_The data_:
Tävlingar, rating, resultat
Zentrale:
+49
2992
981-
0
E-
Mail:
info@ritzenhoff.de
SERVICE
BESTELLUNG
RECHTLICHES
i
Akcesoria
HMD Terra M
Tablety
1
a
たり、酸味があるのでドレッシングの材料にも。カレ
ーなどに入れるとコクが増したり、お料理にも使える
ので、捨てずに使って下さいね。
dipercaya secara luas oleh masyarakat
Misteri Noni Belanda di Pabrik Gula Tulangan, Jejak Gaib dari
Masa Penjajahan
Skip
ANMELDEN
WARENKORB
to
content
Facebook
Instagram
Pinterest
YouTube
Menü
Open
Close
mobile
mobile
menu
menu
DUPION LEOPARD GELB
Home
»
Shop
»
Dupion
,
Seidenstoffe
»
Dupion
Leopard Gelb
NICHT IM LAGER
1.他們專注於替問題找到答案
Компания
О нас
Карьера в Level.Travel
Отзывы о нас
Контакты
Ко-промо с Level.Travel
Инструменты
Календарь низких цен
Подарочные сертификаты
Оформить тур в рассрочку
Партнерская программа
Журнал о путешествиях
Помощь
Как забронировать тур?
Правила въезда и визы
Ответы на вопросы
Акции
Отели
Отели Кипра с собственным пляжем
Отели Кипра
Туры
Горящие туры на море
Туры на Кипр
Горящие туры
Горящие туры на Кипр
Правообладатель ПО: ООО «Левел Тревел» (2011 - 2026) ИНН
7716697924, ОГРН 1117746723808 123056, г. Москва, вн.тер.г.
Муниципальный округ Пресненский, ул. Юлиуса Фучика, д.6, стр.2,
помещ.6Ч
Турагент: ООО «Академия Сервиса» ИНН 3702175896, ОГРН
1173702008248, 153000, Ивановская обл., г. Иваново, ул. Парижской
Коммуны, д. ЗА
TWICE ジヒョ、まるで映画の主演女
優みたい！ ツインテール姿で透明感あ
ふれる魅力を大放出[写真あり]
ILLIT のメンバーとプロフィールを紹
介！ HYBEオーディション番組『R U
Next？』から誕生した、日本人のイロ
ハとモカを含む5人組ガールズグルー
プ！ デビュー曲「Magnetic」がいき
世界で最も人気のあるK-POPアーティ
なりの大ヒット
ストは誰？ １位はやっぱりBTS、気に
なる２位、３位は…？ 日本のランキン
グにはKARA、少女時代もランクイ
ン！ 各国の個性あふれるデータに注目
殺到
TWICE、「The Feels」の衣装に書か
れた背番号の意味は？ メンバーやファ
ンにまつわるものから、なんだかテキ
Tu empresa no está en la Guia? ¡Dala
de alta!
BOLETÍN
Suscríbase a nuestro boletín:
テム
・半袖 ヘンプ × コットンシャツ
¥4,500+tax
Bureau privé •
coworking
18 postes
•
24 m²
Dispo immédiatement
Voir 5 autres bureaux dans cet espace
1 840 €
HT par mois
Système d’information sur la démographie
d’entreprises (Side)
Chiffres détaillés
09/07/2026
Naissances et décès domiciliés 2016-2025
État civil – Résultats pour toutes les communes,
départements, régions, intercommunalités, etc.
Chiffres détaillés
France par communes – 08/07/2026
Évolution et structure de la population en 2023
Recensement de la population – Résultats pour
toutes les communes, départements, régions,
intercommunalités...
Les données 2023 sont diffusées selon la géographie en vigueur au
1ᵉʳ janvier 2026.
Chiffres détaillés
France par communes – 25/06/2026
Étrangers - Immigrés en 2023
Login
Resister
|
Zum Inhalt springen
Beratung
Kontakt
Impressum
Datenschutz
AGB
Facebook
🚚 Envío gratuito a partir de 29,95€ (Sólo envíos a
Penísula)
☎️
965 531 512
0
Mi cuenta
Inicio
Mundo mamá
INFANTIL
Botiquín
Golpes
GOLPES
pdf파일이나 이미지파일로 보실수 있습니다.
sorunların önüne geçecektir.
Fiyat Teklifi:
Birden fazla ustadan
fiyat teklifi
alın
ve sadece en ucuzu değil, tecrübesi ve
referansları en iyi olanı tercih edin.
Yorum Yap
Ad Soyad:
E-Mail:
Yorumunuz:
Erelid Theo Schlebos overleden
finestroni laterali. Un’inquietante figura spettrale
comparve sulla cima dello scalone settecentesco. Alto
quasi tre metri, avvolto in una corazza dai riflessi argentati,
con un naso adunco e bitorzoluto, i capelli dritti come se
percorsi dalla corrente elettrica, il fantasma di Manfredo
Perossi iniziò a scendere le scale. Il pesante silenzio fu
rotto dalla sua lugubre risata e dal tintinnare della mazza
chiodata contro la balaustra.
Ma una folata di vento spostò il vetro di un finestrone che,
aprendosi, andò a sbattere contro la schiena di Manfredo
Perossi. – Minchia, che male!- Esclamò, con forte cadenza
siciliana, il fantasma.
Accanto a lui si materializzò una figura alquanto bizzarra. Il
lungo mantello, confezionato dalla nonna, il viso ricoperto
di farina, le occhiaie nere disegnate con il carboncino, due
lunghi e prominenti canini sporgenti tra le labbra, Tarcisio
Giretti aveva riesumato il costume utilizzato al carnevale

_Activity_:
A line counts if it contains the string "population"; report how many lines in the material do, giving only the number.

_Answer section_:
2